You may be familiar with the animal shorthand often used in DISC-style frameworks:

  • Lion – decisive, bold, comfortable initiating conversations
  • Otter – sociable, enthusiastic, energised by visibility
  • Retriever – relational, thoughtful, motivated by care and trust
  • Owl – analytical, reflective, confident through preparation

Most of us are a blend. But most business development cultures are not.

They tend to reward:

  • speed over reflection
  • visibility over consistency
  • confidence signals over quiet competence

Which means Lion and Otter behaviours become the default definition of “good BD”.

 

When the model doesn’t fit, people blame themselves

For Retriever- and Owl-leaning professionals — who are often:

  • conscientious
  • values-led
  • technically strong
  • deeply client-focused

BD can feel emotionally risky.

Not because they lack capability, but because:

  • they don’t want to be pushy
  • they don’t want to perform
  • they don’t want to say the wrong thing commercially

This often shows up as reluctance.

But reluctance isn’t resistance.
It’s information.

Very often, it signals strong ethics, care, and a desire to do things well.

 

Reframing confidence

One of the most damaging myths in BD is that confidence comes first.
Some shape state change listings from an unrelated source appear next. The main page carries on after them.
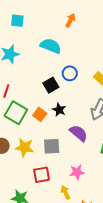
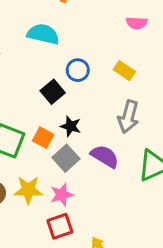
gray square: (52, 146) -> (66, 158), moved, turned -30
pink star: (77, 172) -> (62, 195), moved

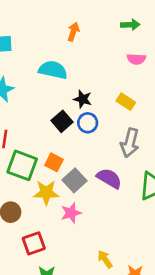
blue circle: (78, 70) -> (88, 123), moved
black star: (71, 126) -> (83, 99), moved
yellow star: (28, 190) -> (46, 193), moved
red square: (60, 226) -> (34, 243), moved

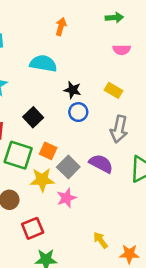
black square: (62, 121) -> (33, 117), moved

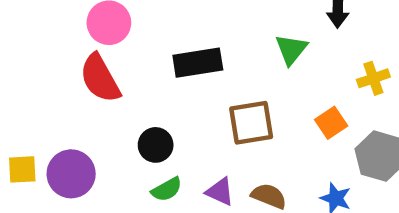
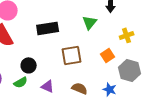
green semicircle: (167, 189) -> (21, 82), moved
purple triangle: (220, 192) -> (48, 86), moved

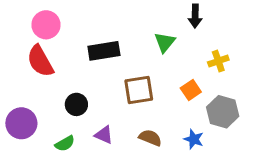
green semicircle: (21, 82) -> (65, 144), moved

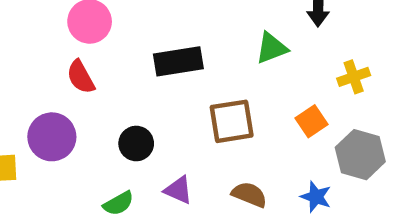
green triangle: (165, 42) -> (272, 48), turned 30
red semicircle: (40, 61) -> (81, 77), size x0.7
purple circle: (21, 123) -> (52, 137), moved

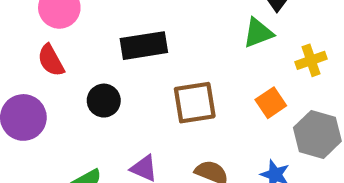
green triangle: (272, 48) -> (258, 33), moved
black circle: (136, 143) -> (104, 101), moved

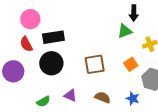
black rectangle: (144, 46) -> (53, 37), moved
black circle: (104, 101) -> (51, 63), size x1.5

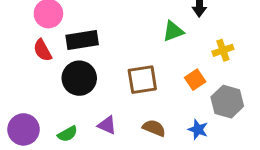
green triangle: (125, 31) -> (173, 31), moved
purple circle: (13, 71) -> (24, 129), moved

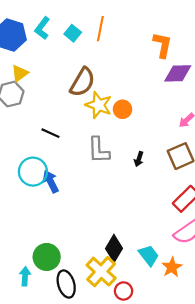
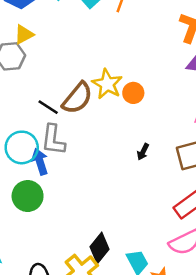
brown semicircle: (82, 82) -> (77, 98), moved
gray L-shape: (99, 150) -> (53, 140), moved
green circle: (47, 257) -> (28, 196), moved

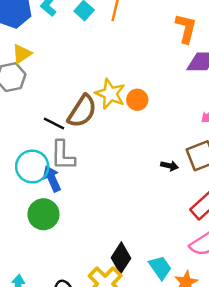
black arrow: (143, 152) -> (169, 166), moved, turned -98

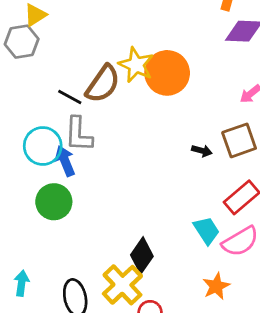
orange circle: (137, 100) -> (167, 73), size x1.8
cyan trapezoid: (160, 268) -> (207, 230), moved

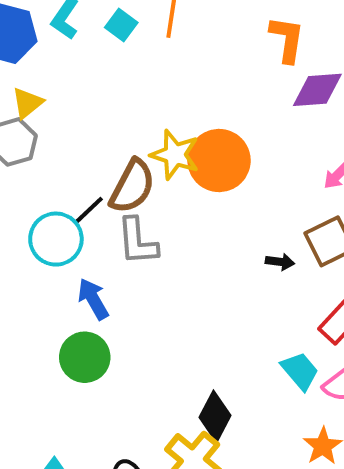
black line: (70, 97) -> (89, 210), turned -65
gray L-shape: (79, 134) -> (137, 241), moved
cyan circle: (43, 146) -> (56, 239), moved

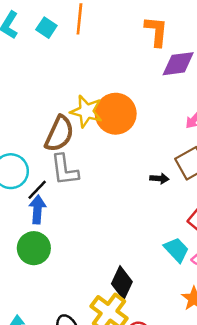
black line: (89, 210) -> (37, 190), moved
blue arrow: (93, 299) -> (37, 209), turned 36

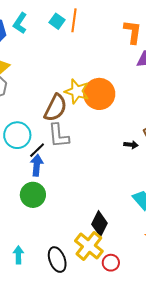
cyan square: (46, 28) -> (57, 21), moved

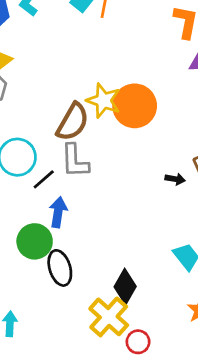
blue arrow: (37, 165) -> (58, 212), moved
black ellipse: (57, 260) -> (60, 268), moved

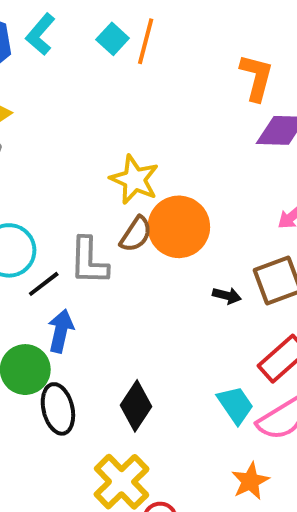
orange circle: (135, 106) -> (179, 227), moved
brown semicircle: (73, 122) -> (136, 234), moved, size x0.7
black diamond: (125, 287) -> (136, 406), moved

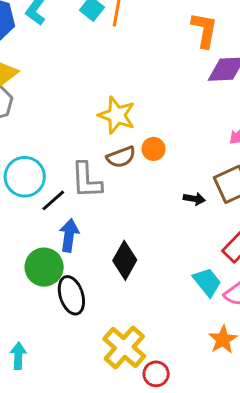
orange circle: (179, 227) -> (154, 149), size x0.5
brown semicircle: (136, 234) -> (121, 157), turned 40
black diamond: (136, 406) -> (125, 260), moved

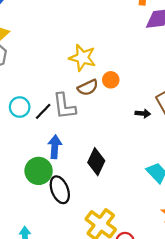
cyan circle: (25, 177) -> (20, 107), size x0.7
black line: (53, 200) -> (43, 111), moved

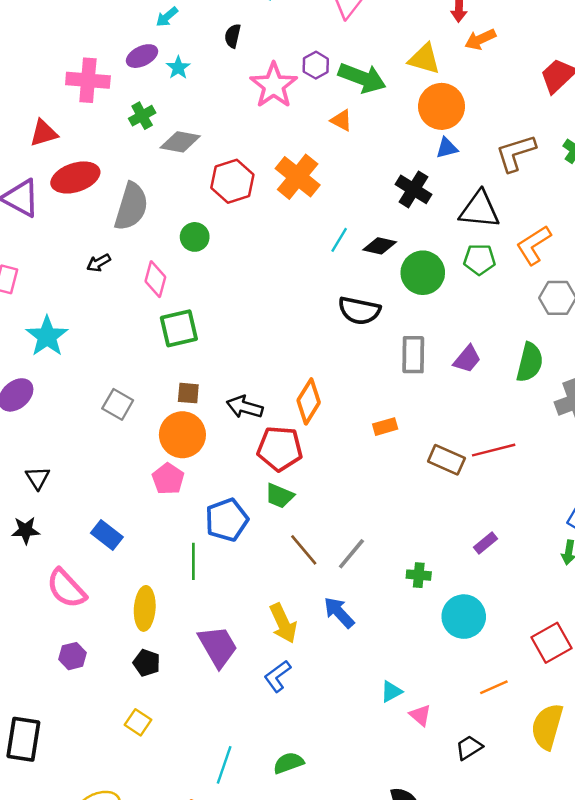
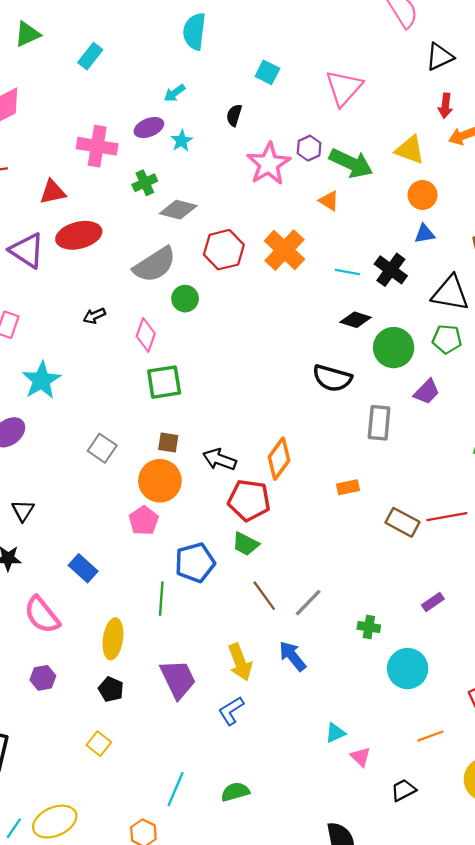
orange circle: (442, 106) -> (423, 195), size x0.7
gray semicircle: (131, 206) -> (155, 265), moved, turned 36
cyan line: (339, 240) -> (347, 272), moved, turned 65
purple trapezoid: (467, 359) -> (427, 392), moved

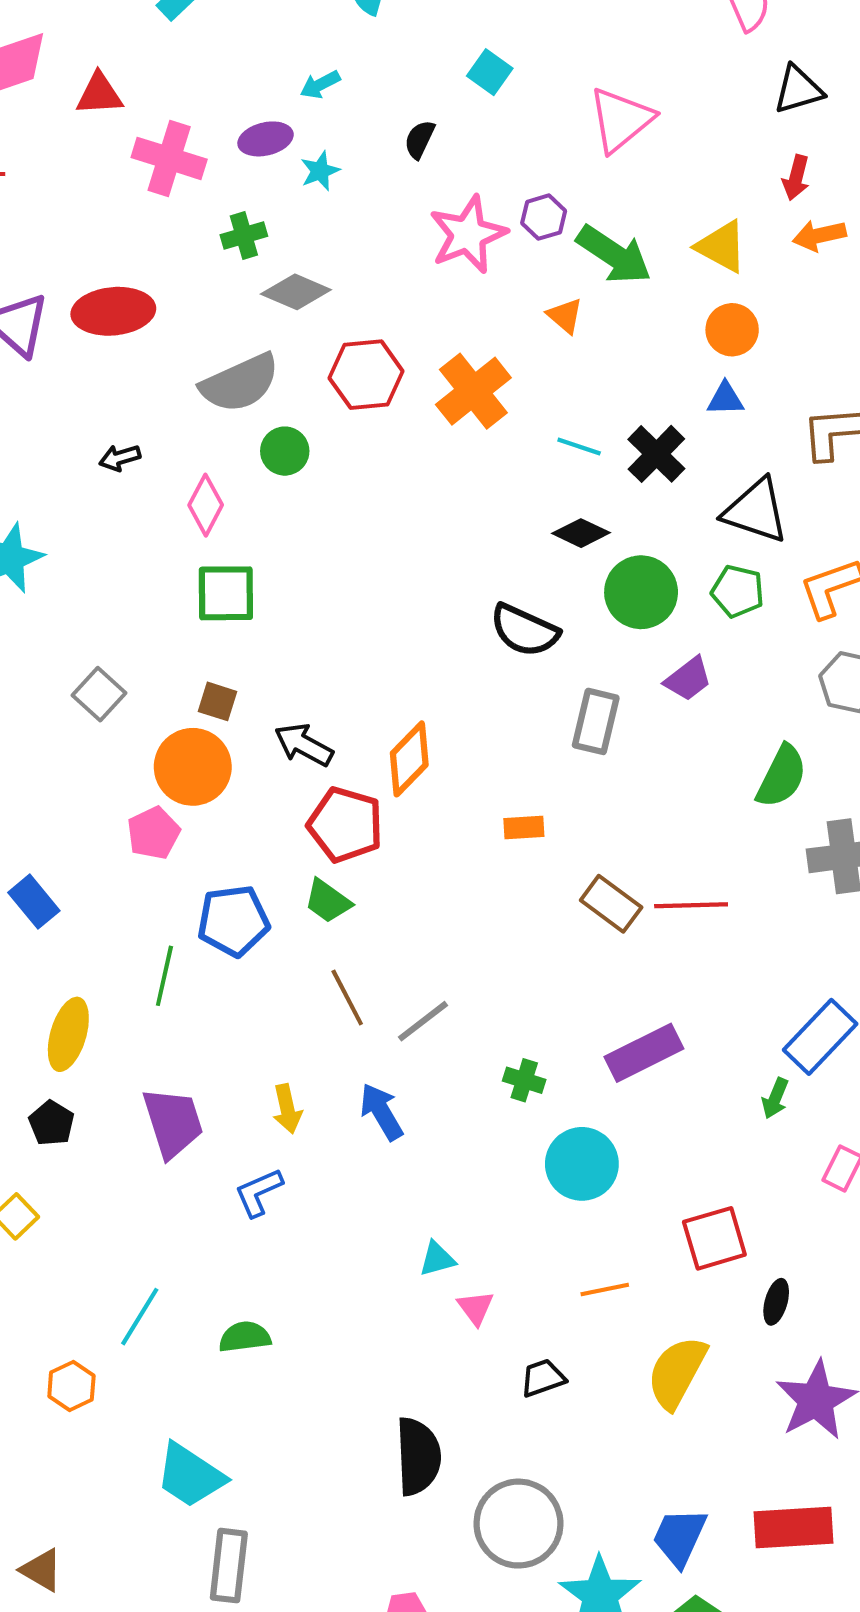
red triangle: (53, 192) -> (99, 94), moved
purple rectangle: (433, 602) -> (644, 1053), size x1.8
yellow arrow: (240, 662) -> (287, 1109), size x0.7

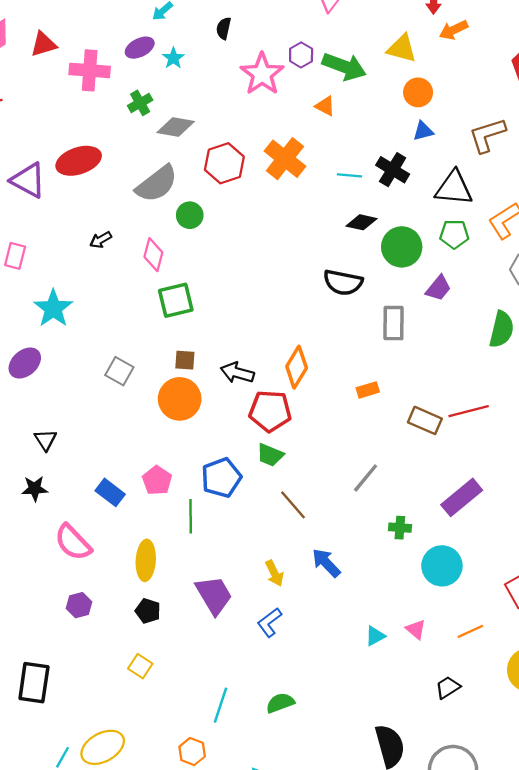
pink pentagon: (153, 833) -> (157, 480), moved
gray line: (423, 1021) -> (366, 478), moved
pink triangle: (476, 1308) -> (416, 629), moved

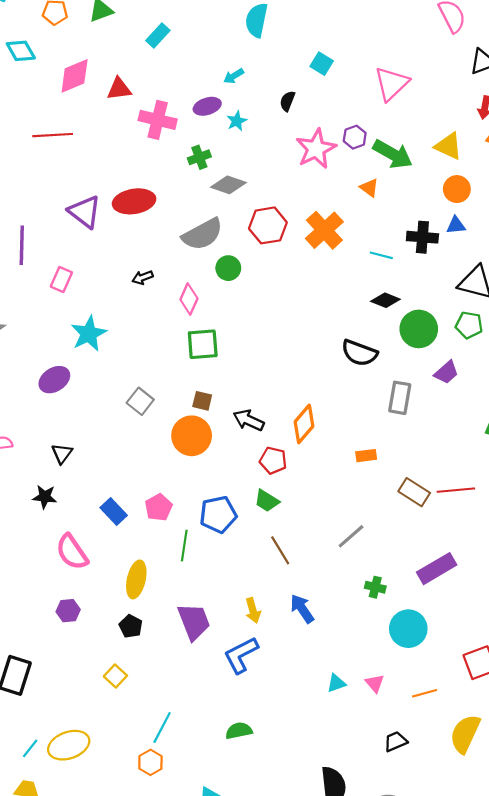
black cross: (393, 170) -> (422, 237), moved, turned -36
red pentagon: (270, 411) -> (273, 460), size x0.7
blue L-shape: (269, 622) -> (241, 655), size x1.4
cyan line: (220, 705) -> (162, 727), moved

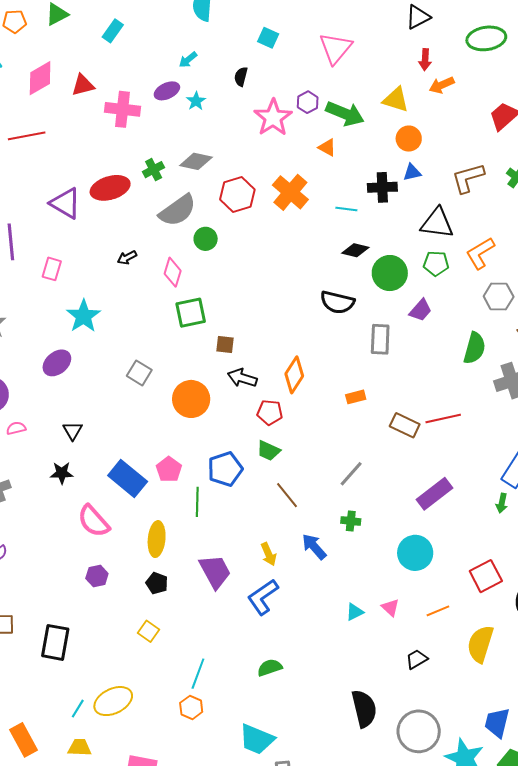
green cross: (199, 157) -> (154, 170), moved
brown square: (202, 401) -> (225, 344), moved
blue rectangle: (114, 512) -> (128, 479), size x1.5
green cross: (375, 587) -> (351, 521), moved

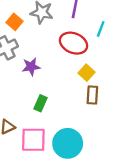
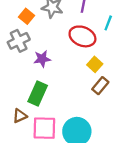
brown rectangle: (92, 95) -> (100, 86), turned 36
green rectangle: (40, 103) -> (38, 93), moved, size x1.5

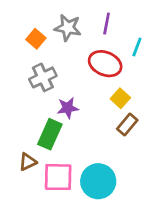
gray cross: (19, 41) -> (43, 77), moved
purple star: (42, 59) -> (68, 108), moved

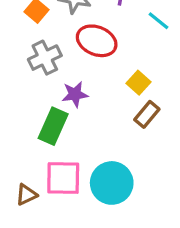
cyan line: (137, 47) -> (159, 21), turned -72
red ellipse: (105, 64) -> (97, 41), moved
brown triangle: (28, 162) -> (26, 195), moved

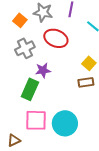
yellow square: (138, 83) -> (89, 63), moved
brown rectangle: (147, 114) -> (86, 82), turned 42
brown triangle: (26, 195) -> (14, 140), moved

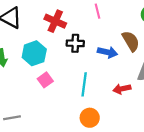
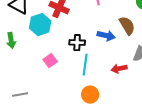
black cross: (75, 43) -> (77, 43), moved
cyan hexagon: (34, 53) -> (40, 25), moved

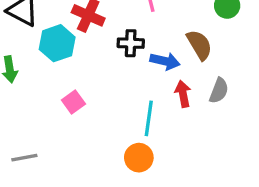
black cross: (77, 43) -> (131, 43), moved
cyan line: (85, 65) -> (149, 118), moved
red arrow: (119, 69) -> (183, 94), moved, turned 91

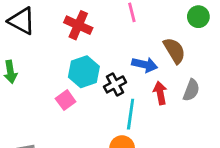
cyan hexagon: (57, 43) -> (84, 72), moved
black cross: (131, 43) -> (115, 84), moved, turned -30

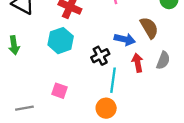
cyan hexagon: (84, 72) -> (61, 41), moved
pink square: (66, 100) -> (59, 91), moved, turned -35

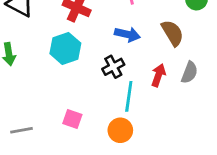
blue arrow: (125, 39) -> (127, 34), moved
red arrow: (138, 63) -> (158, 75), turned 30
pink square: (59, 91) -> (72, 119), moved

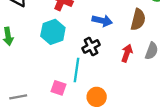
brown semicircle: (173, 33) -> (138, 20), turned 45
cyan line: (129, 96) -> (76, 70), moved

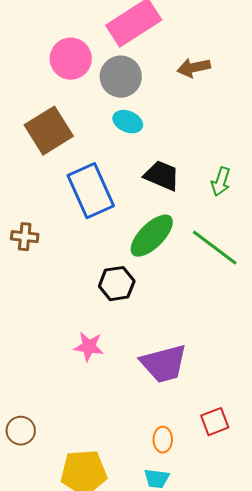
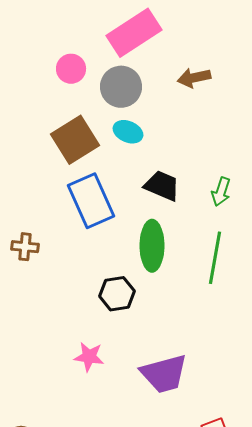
pink circle: (71, 59) -> (71, 69), size x0.7
brown square: (49, 131) -> (75, 140), moved
green ellipse: (152, 236) -> (152, 246), turned -45
green line: (215, 248) -> (215, 258), turned 63

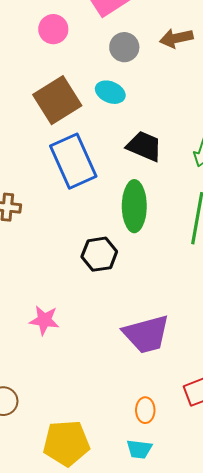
gray circle: (121, 87) -> (124, 47), moved, size x0.7
pink star: (89, 357) -> (44, 320), moved

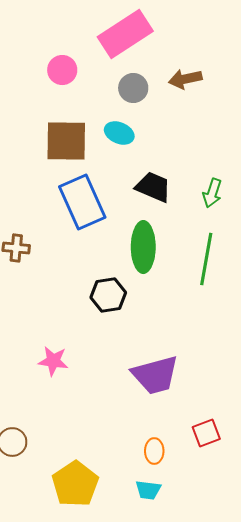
brown square: (57, 100) -> (66, 141), turned 33
yellow pentagon: (66, 443) -> (75, 484), turned -30

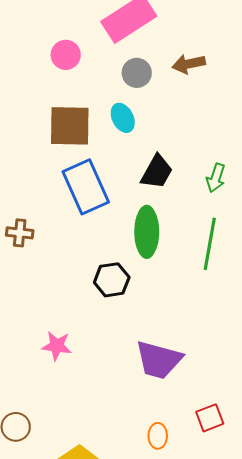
cyan ellipse: (119, 133) -> (123, 118), turned 40
black trapezoid: (153, 187) -> (157, 172), turned 96
purple trapezoid: (155, 375) -> (159, 360), turned 30

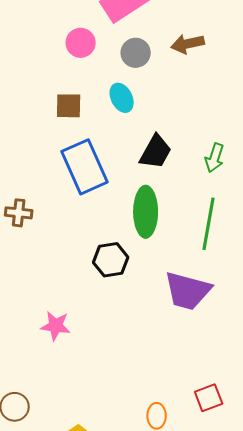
pink circle: (66, 55) -> (81, 43), moved
brown square: (70, 126) -> (69, 106), size x0.6
purple trapezoid: (159, 360) -> (188, 291), moved

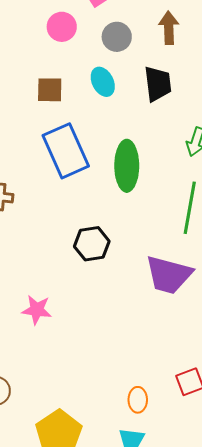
brown arrow: (188, 44) -> (169, 28), turned 100
black trapezoid: (156, 152) -> (158, 84), moved, turned -36
green ellipse: (146, 212) -> (127, 166), moved

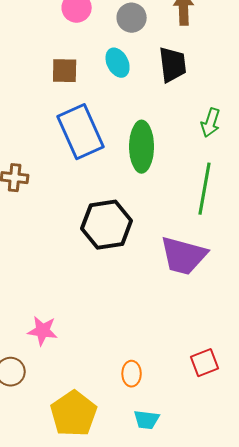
black hexagon: (92, 244) -> (107, 225), size x1.4
pink star: (37, 310) -> (43, 331), moved
orange ellipse: (138, 400) -> (132, 374), moved

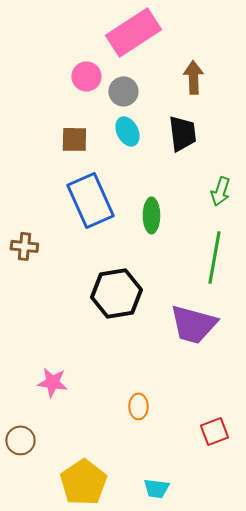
gray circle: (132, 18) -> (123, 91), moved
green ellipse: (142, 147) -> (151, 215), size x0.7
pink star: (43, 331) -> (52, 382), moved
orange ellipse: (132, 374) -> (138, 406), moved

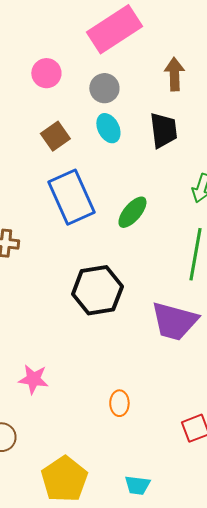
pink circle: (86, 76) -> (46, 73), moved
brown square: (74, 139) -> (55, 136), turned -36
green ellipse: (151, 215) -> (132, 212), turned 40

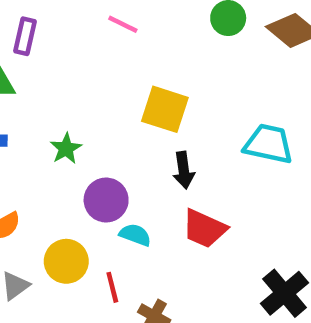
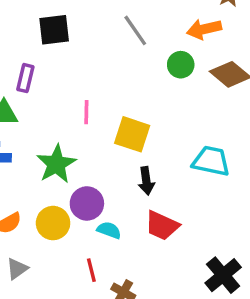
pink line: (123, 24) -> (86, 112), moved, turned 65
green star: (66, 149) -> (56, 164), size x1.6
yellow circle: (66, 261) -> (53, 223), moved

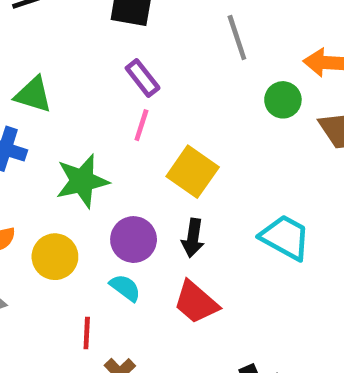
purple rectangle: (25, 78) -> (143, 78), moved, turned -68
purple circle: (87, 203) -> (134, 240), moved

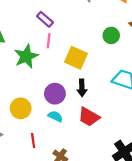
green circle: (283, 100) -> (111, 35), moved
green star: (82, 181) -> (26, 56), moved
red line: (87, 333) -> (33, 141), moved

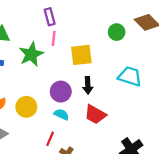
purple rectangle: (45, 19) -> (50, 17), turned 35
yellow square: (76, 58) -> (81, 55), turned -30
red line: (33, 141) -> (50, 139), moved, turned 32

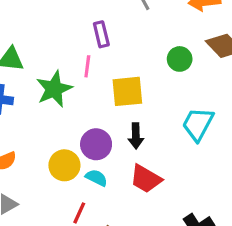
purple rectangle: (50, 17) -> (101, 34), moved
cyan trapezoid: (130, 76) -> (198, 124), turned -80
yellow circle: (26, 107) -> (64, 165), moved

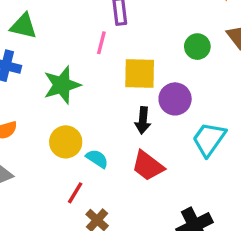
green star: (54, 89) -> (62, 85), moved
cyan trapezoid: (198, 124) -> (209, 139), moved
purple circle: (96, 144) -> (175, 99), moved

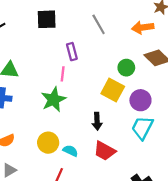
yellow square: (140, 74) -> (113, 90), moved, turned 35
green star: (62, 85) -> (53, 100), moved
purple circle: (175, 99) -> (140, 100), moved

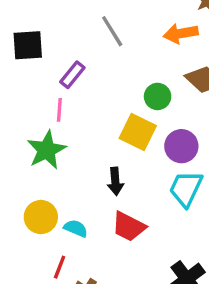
black square: (47, 19) -> (28, 45), moved
purple rectangle: (72, 52) -> (72, 75), turned 56

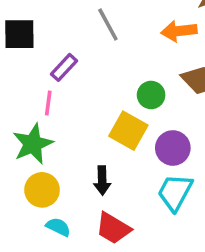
yellow circle: (41, 217) -> (42, 190), moved

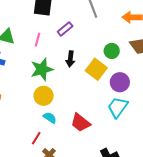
pink line: (48, 103) -> (38, 40), moved
black arrow: (102, 180) -> (70, 59), moved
Behavioural science tells us the opposite.

Confidence is usually a by-product of action:

  • small actions
  • repeated consistently
  • in environments that feel psychologically safe

When people wait to “feel ready”, they often stay stuck — not because they’re incapable, but because the emotional barrier is too high.

 

Doing business development “your way”

Effective BD does not require everyone to:

  • attend every event
  • post constantly
  • pitch themselves loudly

It can look like:

  • thoughtful follow-up
  • deep sector knowledge
  • careful preparation
  • staying in touch over time
  • becoming a trusted advisor

When organisations broaden their definition of what “good BD” looks like, participation rises — and confidence follows.

 

From personality to systems and culture

The real opportunity isn’t to train people to behave like Lions or Otters. It’s to:

  • design BD systems that support different styles
  • make expectations explicit
  • break BD into small, doable actions
  • normalise learning and awkwardness

In inclusive BD cultures, people aren’t asked to be braver.
The system is redesigned so that showing up feels safer.

 

A final reflection

You don’t need to become someone else to succeed at business development.

If BD feels uncomfortable, that doesn’t mean you’re doing it wrong.
It may simply mean the model you’ve inherited doesn’t fit.

Reluctance is not a flaw.
Confidence is not a personality trait.
And effective business development comes in more forms than we’ve been taught to recognise.